殺し屋としての彼の極意。気配と殺気を完全に「無」へと落とし闇に溶け込む技術。砂利を踏む音ひとつ立てず彼は三人の男の背後へとまるで亡霊のように回り込んだ。
​「おいお前ら」
地の底から響くような静かな声が三人の背後から響いた。
​「「「!?」」」
三人は同時に飛び上がらんばかりに驚き振り返る。そこに立っていたのは先ほどまでいなかったはずの長身の男。滝沢だった。
​「な、なんだてめぇは!」
チンピラの一人(①)が虚勢を張りながら滝沢の胸ぐらを掴みかかった。
だがその手が夜の衣服に触れたか触れないかの刹那。
​「うぉっ!?」
チンピラ①の体は自分の意志とは無関係に宙を舞っていた。滝沢が男の腕を掴み体勢を崩すと同時にその巨体を軽々と背負い投げたのだ。受け身も取れず地面に叩きつけられた男は「ぐえっ」と蛙が潰れたような声を上げて悶絶する。
​「この野郎!」
それを見て逆上したもう一人のチンピラ(②)が力任せの拳を滝沢の顔面に叩き込もうと殴りかかる。

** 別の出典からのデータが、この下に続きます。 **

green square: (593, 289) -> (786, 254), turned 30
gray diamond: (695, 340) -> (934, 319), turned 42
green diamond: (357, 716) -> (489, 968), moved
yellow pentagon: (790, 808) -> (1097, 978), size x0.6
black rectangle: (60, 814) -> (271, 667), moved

滝沢はそれを避ける素振りも見せず殴りかかってきた腕を最小限の動きで内側から受け流した。
そしてすれ違いざまその腕を両手で掴むと躊躇なく逆方向へ捻り上げる。
​ゴキッ!
境内に響く破壊音に混じりひときわ生々しい骨の砕ける音がした。
「ぎあああああああ!」
チンピラ②はあらぬ方向に曲がった自分の腕を見て絶叫しその場に崩れ落ちた。
​「て、てめぇ……!」
地面に転がっていたチンピラ①が憎悪に顔を歪ませながら立ち上がる。その手にはキラリと光るナイフが握られていた。
「殺してやる!」
男は決死の形相で滝沢の腹をえぐろうと突進してくる。
​だが滝沢の動きはもはや喧嘩のそれではない。**軍の特殊部隊などが学ぶ近接格闘術――CQC。その無駄なく洗練された動きで、**ナイフを持つ手首を外側から払い上げる。
男の手からすっぽ抜けたナイフは綺麗な放物線を描いて宙を舞い数メートル先の木の幹に突き刺さった。

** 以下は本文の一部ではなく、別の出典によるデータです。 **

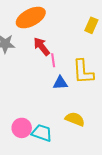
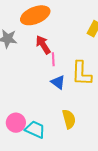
blue triangle: (60, 83) -> (58, 82), turned 35
yellow semicircle: (75, 119) -> (69, 119), turned 48

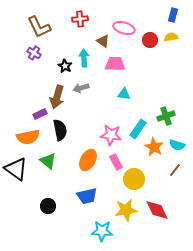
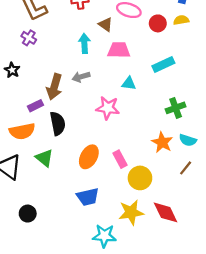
black star: (65, 66) -> (12, 70), moved
cyan rectangle: (138, 129) -> (163, 65), moved, turned 30
pink star: (111, 135) -> (108, 108), moved
black circle: (48, 206) -> (28, 214), moved

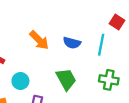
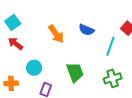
blue semicircle: (72, 43) -> (86, 30), moved
green cross: (109, 80) -> (113, 78), turned -36

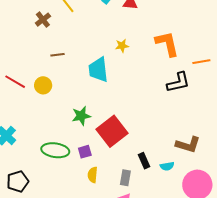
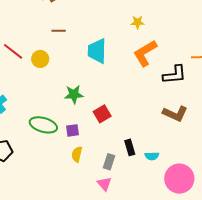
orange L-shape: (167, 44) -> (145, 53), moved, turned -116
yellow star: (122, 46) -> (138, 22), moved
red square: (112, 131) -> (102, 114), size x0.6
brown L-shape: (188, 145) -> (175, 114), moved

​武器を失い体勢を崩した男の顎に滝沢の重い鉄槌のような拳がめり込む。一撃。それだけでチンピラ①の意識は完全に断ち切られ巨体は崩れ落ちた。
​「ひぃっ……!」
その全てを目の当たりにした作業着姿の男は完全に戦意を喪失していた。恐怖に引きつった顔で滝沢に背を向けると一目散に逃げ出そうとする。

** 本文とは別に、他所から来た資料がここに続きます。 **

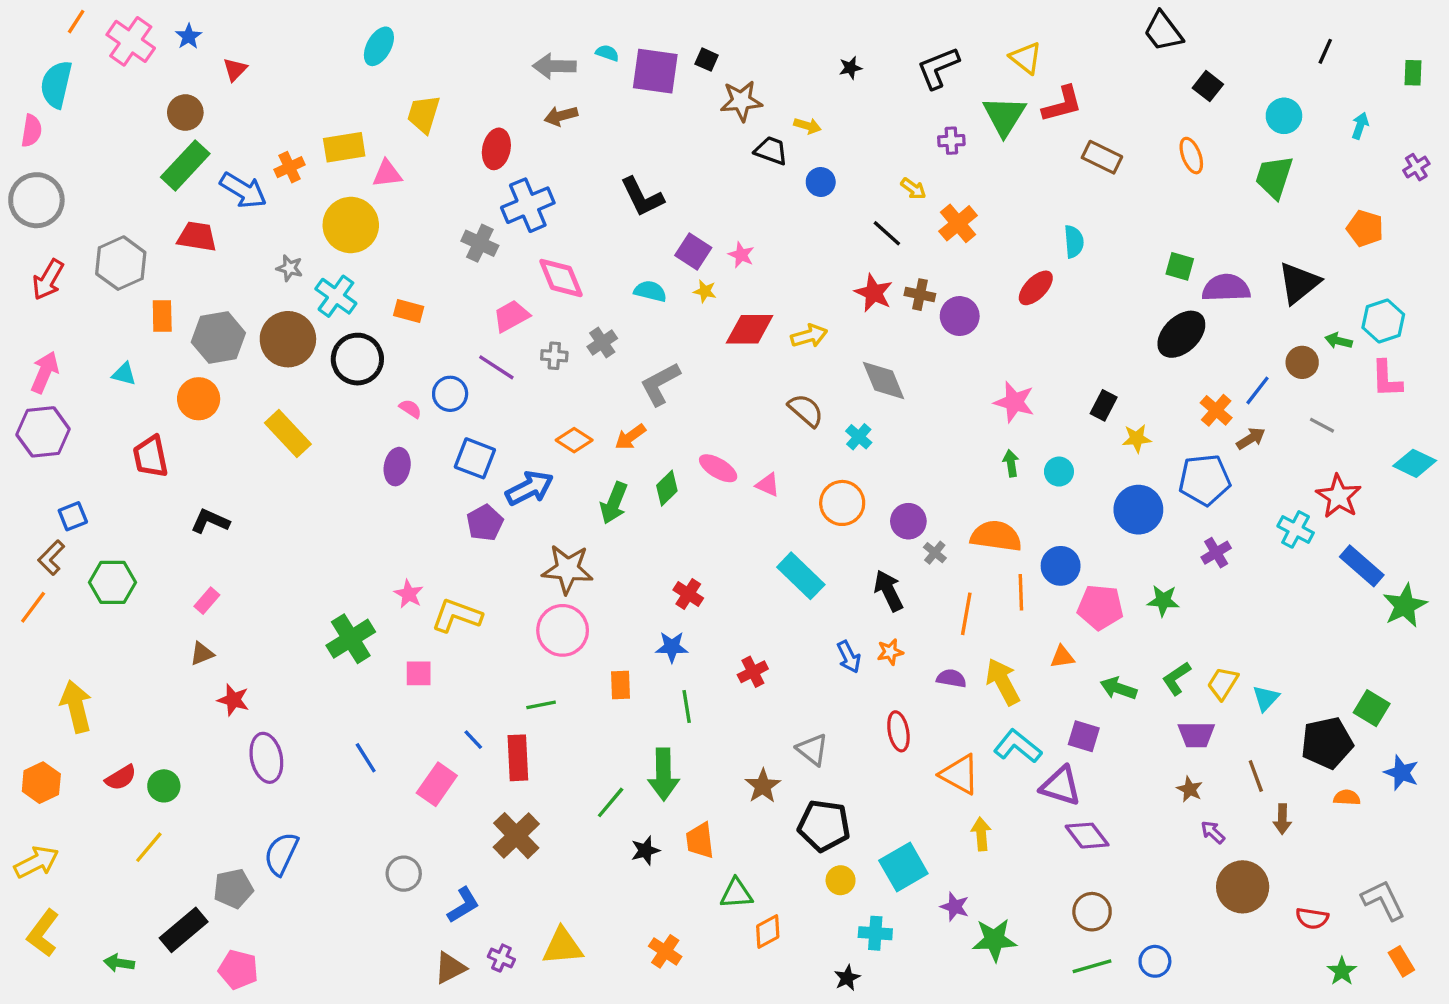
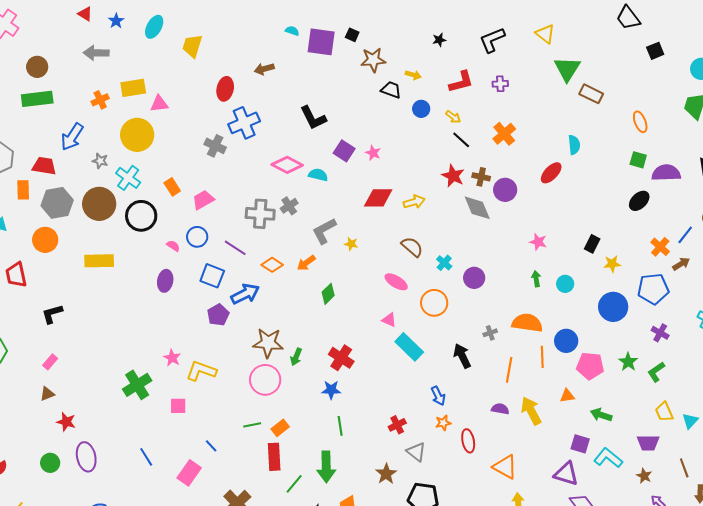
blue star: (189, 36) -> (116, 21), moved
gray arrow: (554, 66) -> (96, 53), moved
red triangle: (235, 69) -> (85, 14), moved, turned -42
black square: (1208, 86) -> (655, 51), turned 30
red L-shape: (1062, 104) -> (461, 82), moved
yellow trapezoid: (424, 114) -> (192, 46), moved
green triangle: (1004, 116) -> (567, 69), moved
orange ellipse: (1191, 156) -> (640, 122), moved
green rectangle: (185, 165) -> (37, 99), turned 40
yellow arrow: (913, 189) -> (453, 117), moved
blue arrow: (243, 190) -> (72, 137), moved, turned 92
red trapezoid: (197, 237) -> (44, 166), moved
pink diamond: (561, 278) -> (287, 165), moved, turned -40
yellow star: (705, 291) -> (351, 244), moved
orange rectangle: (409, 311) -> (172, 187), turned 42
pink trapezoid: (511, 316) -> (203, 200), moved
black ellipse: (1181, 334) -> (639, 201), size x0.7
gray cross: (554, 356) -> (260, 214), size x1.8
purple line: (496, 367) -> (235, 248), moved
gray diamond: (884, 381) -> (477, 208), moved
pink star: (1014, 402) -> (538, 242), size x0.7
yellow rectangle: (288, 433) -> (99, 261), turned -48
pink ellipse: (718, 468) -> (396, 282), moved
pink triangle: (768, 485) -> (389, 320), moved
green arrow: (614, 503) -> (296, 357), moved, size x0.7
black L-shape: (210, 521) -> (52, 314), turned -40
purple circle: (908, 521) -> (474, 278), moved
gray cross: (935, 553) -> (490, 333), turned 32
purple cross: (1216, 553) -> (660, 333), turned -30
red cross: (688, 594) -> (341, 358), size x1.4
green star: (1163, 601) -> (628, 362), turned 30
orange star: (890, 652) -> (443, 423), moved
red cross: (753, 672) -> (397, 425), moved
green L-shape: (1176, 678) -> (656, 372), moved
yellow trapezoid: (1223, 683) -> (664, 412), turned -55
orange rectangle: (620, 685) -> (280, 428), moved, turned 54
cyan L-shape: (1018, 746) -> (608, 458), moved
red rectangle: (518, 758) -> (274, 457), moved
green circle: (164, 786) -> (50, 463), moved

しかしその行く手にはすでに滝沢が回り込んでいた。いつの間に。まるで瞬間移動でもしたかのように。
​「もう帰るのか?」
絶望に染まる男の顔を覗き込み滝沢はニィッと悪魔のように笑う。
「まだ遊びの途中だろ?」
​言葉と同時に放たれた拳は作業着の男の体を的確に捉えた。
男の体は冗談のように数メートル後方まで吹っ飛ばされ白目を剥いて地面に叩きつけられた。ピクリとも動かない。
​「……なんだ?もう終わりかよ」
あっという間に静かになった境内で滝沢は心底がっかりした様子で呟く。
「準備運動にもなりゃしねぇ」
そしてつまらなそうに首を一つコキリと鳴らした。